Copy, exactly as written, the lines that begin at the one containing "律责任。 若本站收录内容侵犯了您的权益，请附说明联系邮箱，本站将第" and end at the one containing "Tot slot, het". Skip any pictures in the data below.
┌─ Data supplied
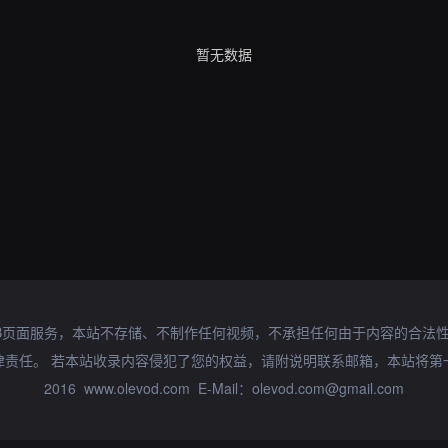
暂无数据
B页面服务，本站不存储、不制作任何视频，不承担任何由于内容的合法
律责任。 若本站收录内容侵犯了您的权益，请附说明联系邮箱，本站将第
2016 www.olevod.com E-Mail：olevod.com@gmail.com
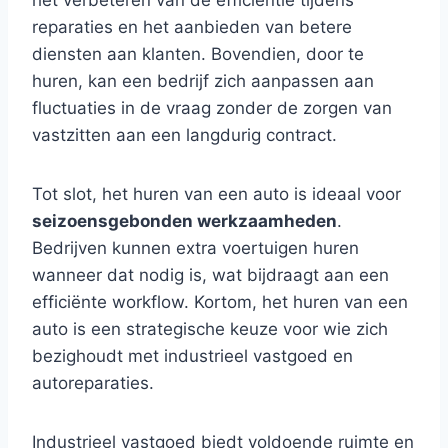
het verbeteren van de efficiëntie tijdens
reparaties en het aanbieden van betere
diensten aan klanten. Bovendien, door te
huren, kan een bedrijf zich aanpassen aan
fluctuaties in de vraag zonder de zorgen van
vastzitten aan een langdurig contract.
Tot slot, het huren van een auto is ideaal voor
seizoensgebonden werkzaamheden
.
Bedrijven kunnen extra voertuigen huren
wanneer dat nodig is, wat bijdraagt aan een
efficiënte workflow. Kortom, het huren van een
auto is een strategische keuze voor wie zich
bezighoudt met industrieel vastgoed en
autoreparaties.
Industrieel vastgoed biedt voldoende ruimte en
└─
__Solution below__.
律责任。 若本站收录内容侵犯了您的权益，请附说明联系邮箱，本站将第
2016 www.olevod.com E-Mail：olevod.com@gmail.com
het verbeteren van de efficiëntie tijdens
reparaties en het aanbieden van betere
diensten aan klanten. Bovendien, door te
huren, kan een bedrijf zich aanpassen aan
fluctuaties in de vraag zonder de zorgen van
vastzitten aan een langdurig contract.
Tot slot, het huren van een auto is ideaal voor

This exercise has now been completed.